Ever since Kate was a child, she had dreamed of renovating the entire mansion and grounds at The Hillcrest Estate. “Most kids wanted to be doctors or teachers – I wanted to restore a property that had brought me so much joy,” Kate said. “As a kid, the mansion’s ballroom was like a big playroom full of antiques.” Kate and her sister would dribble basketballs and create roller-skating routines there and use the grounds for playing soccer and capture the flag with friends.
The Hillcrests Estate’s 9,500 sq. ft. mansion, including a ballroom and 11 Bedrooms, was built in the late 1800s during the “Country Place Era” when well-to-do Families sought rural locations for seasonal homes to escape the cities during warmer months. A prominent Buffalo socialite, Frances Metcalfe Wolcott, financed the building of the mansion along with its extensive landscaping features such as an in-ground pool, tennis courts laid by A.J. Spalding, tiered terraces and a reflecting pool. There, she hosted a variety of events and entertained numerous historical figures like Theodore Roosevelt, Alice Roosevelt Longworth, Mark Twain, Ethel Barrymore and Karl Bitter, a famous sculptor whose 1903 plaster molding of the Louisiana Purchase remains on display in the ballroom.

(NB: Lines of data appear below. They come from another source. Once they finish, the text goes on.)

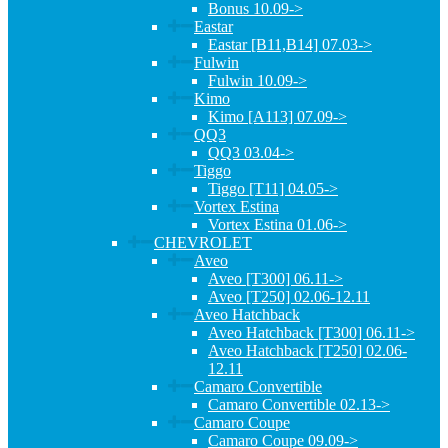
Bonus 10.09->
Eastar
Eastar [B11,B14] 07.03->
Fulwin
Fulwin 10.09->
Kimo
Kimo [A113] 07.09->
QQ3
QQ3 03.04->
Tiggo
Tiggo [T11] 04.05->
Vortex Estina
Vortex Estina 01.06->
CHEVROLET
Aveo
Aveo [T300] 06.11->
Aveo [T250] 02.06-12.11
Aveo Hatchback
Aveo Hatchback [T300] 06.11->
Aveo Hatchback [T250] 02.06-
12.11
Camaro Convertible
Camaro Convertible 02.13->
Camaro Coupe
Camaro Coupe 09.09->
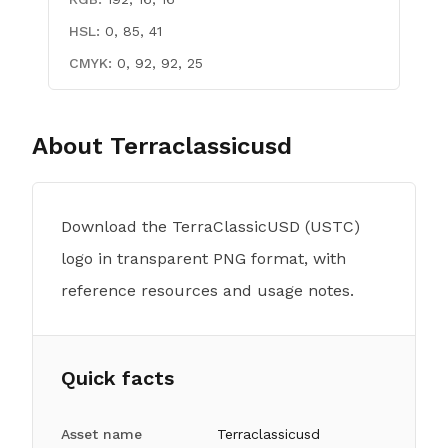
HSL:
0, 85, 41
CMYK:
0, 92, 92, 25
About
Terraclassicusd
Download the TerraClassicUSD (USTC)
logo in transparent PNG format, with
reference resources and usage notes.
Quick facts
Asset name
Terraclassicusd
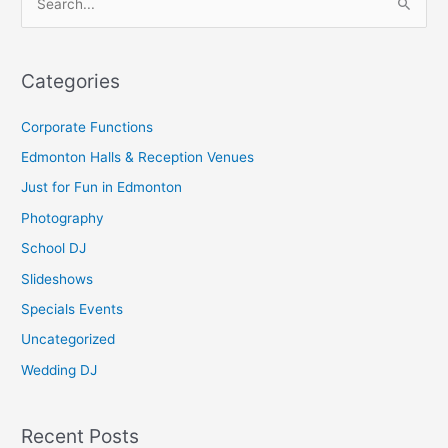
S
e
a
Categories
r
c
Corporate Functions
h
Edmonton Halls & Reception Venues
f
Just for Fun in Edmonton
o
Photography
r
School DJ
:
Slideshows
Specials Events
Uncategorized
Wedding DJ
Recent Posts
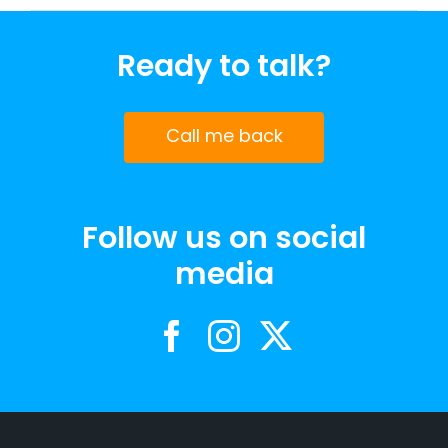
Ready to talk?
Call me back
Follow us on social
media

Over the years, Liz Wilcox received many inquiries from family and friends hoping to host weddings and events. “I wasn’t trying to turn The Hillcrest Estate into a business, but when I’d see how excited people were about potentially having their event at Hillcrest, I wanted to be involved”, Liz said. “When Kate was a kid, I would catch her peeking through the big chestnut doors separating the living quarters from the ballroom during events and peering through the windows to try and catch a glimpse of the bride and groom.” Liz hosted over 100 events at the estate.

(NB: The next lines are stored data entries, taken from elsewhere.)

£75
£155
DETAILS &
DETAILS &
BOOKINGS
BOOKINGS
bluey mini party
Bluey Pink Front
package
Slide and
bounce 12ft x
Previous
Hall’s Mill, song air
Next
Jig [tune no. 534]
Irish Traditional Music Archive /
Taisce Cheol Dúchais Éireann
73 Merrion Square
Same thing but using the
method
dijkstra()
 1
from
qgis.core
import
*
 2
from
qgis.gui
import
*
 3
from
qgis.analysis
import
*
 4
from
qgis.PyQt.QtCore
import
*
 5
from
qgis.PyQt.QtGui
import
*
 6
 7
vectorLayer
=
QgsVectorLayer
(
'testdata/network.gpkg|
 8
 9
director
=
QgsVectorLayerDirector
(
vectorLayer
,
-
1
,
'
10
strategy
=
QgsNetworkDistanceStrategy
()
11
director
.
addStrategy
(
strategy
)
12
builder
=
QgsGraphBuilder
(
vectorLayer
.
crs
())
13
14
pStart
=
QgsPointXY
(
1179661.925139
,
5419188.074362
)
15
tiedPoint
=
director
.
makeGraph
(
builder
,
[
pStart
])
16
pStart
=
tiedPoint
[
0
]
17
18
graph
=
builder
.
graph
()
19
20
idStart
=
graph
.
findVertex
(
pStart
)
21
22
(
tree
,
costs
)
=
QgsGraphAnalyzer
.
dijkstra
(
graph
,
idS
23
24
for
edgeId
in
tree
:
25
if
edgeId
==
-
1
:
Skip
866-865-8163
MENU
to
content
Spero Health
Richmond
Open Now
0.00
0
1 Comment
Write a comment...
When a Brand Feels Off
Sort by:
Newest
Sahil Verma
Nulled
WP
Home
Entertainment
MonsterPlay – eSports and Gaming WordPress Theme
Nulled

When Kate was a teenager, she began to grasp the historical significance of the property, along with its unique challenges. “Raking the yard wasn’t completed by one person over the weekend after the snow melted, it involved a team of people and was completed over several weekends. Mowing the lawn was a 10+ hour per week task. A windstorm meant spending hours picking up sticks the next day.

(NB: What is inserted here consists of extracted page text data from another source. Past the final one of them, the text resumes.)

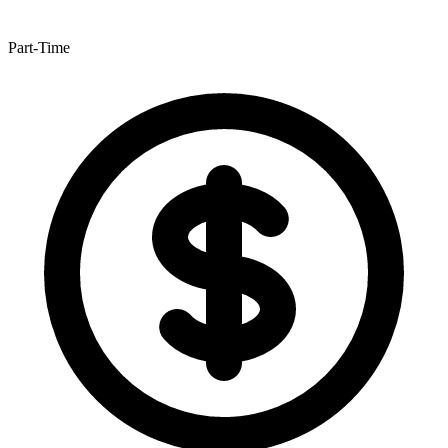
Part-Time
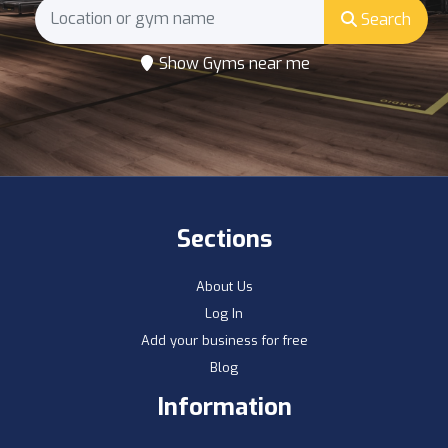
Search
Show Gyms near me
Sections
About Us
Log In
Add your business for free
Blog
Information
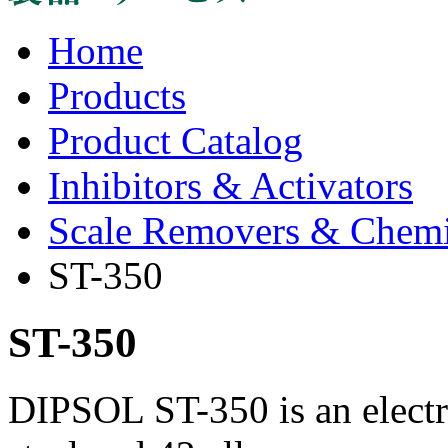
Home
Products
Product Catalog
Inhibitors & Activators
Scale Removers & Chemica
ST-350
ST-350
DIPSOL ST-350 is an electro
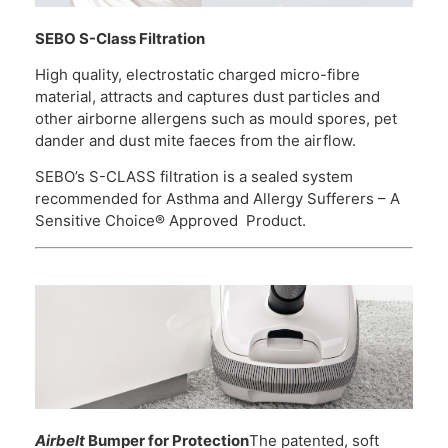
SEBO S-Class Filtration
High quality, electrostatic charged micro-fibre
material, attracts and captures dust particles and
other airborne allergens such as mould spores, pet
dander and dust mite faeces from the airflow.
SEBO’s S-CLASS filtration is a sealed system
recommended for Asthma and Allergy Sufferers – A
Sensitive Choice® Approved Product.
Airbelt
Bumper for Protection
The patented, soft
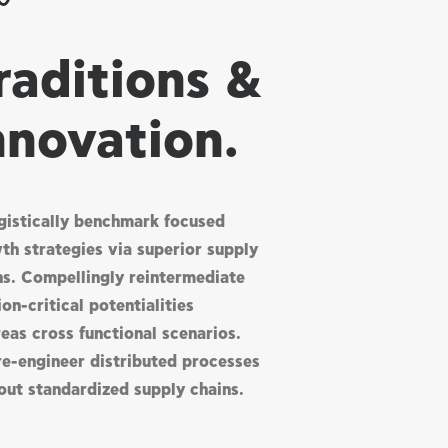
raditions &
nnovation.
gistically benchmark focused
th strategies via superior supply
ns. Compellingly reintermediate
on-critical potentialities
eas cross functional scenarios.
re-engineer distributed processes
out standardized supply chains.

“We only lived in a quarter of the home, but it was still a lot of work to maintain on top of taking care of the grounds and the other homes on the property, raising a family and running a farm,” said Kate. “I watched my family pour all their energy into this place just to keep it afloat. I began to think that I’d never have the means to restore it to its former glory.”
After graduating from York Central School, Kate attended SUNY Oswego and developed a passion for marketing and client services through numerous internships and jobs. Her honors thesis was her last assignment due prior to graduating with a bachelor’s degree in marketing. Kate completed a business plan for running an event venue at The Hillcrest Estate. “I never gave up on the idea that one day I was going to find a way to restore Hillcrest,” Kate said.
In 2011, Kate moved to Rochester and met her now husband Matthew Rodwell. In the summer of 2015, Liz asked Kate to come home to help set-up for an August wedding she was hosting. “That trip home was when I decided I had to save and preserve my family’s homestead,” said Kate. “My mom had told me they planned on moving, and I couldn’t live with the thought that my future family wouldn’t experience the magic of Hillcrest. It was time to turn my dream into a reality.”
Kate and Matt moved to the property last year and have been busy renovating all the homes on the property and restoring the grounds. Phase 1 of the mansion renovations include new landscaping, opening a portion of the original living quarters as a bridal lounge and improving accessibility.
“My marketing and business background have helped me tremendously in creating the plan for restoring this property,” Kate said. “But it’s my parents who I can thank for my work ethic and the never-ending determination needed to see this through.”
The Hillcrest Estate will be hosting several events this fall to celebrate their re-opening. The first will be a formal dinner, on September 7th, open to the public celebrating the town of York’s Bicentennial.
“The Hillcrest Estate is not just a business, it’s our home. We are very excited to share the unique history and character of this one-of-a-kind estate with the community. I can’t wait to see my vision become a reality over the next several years.”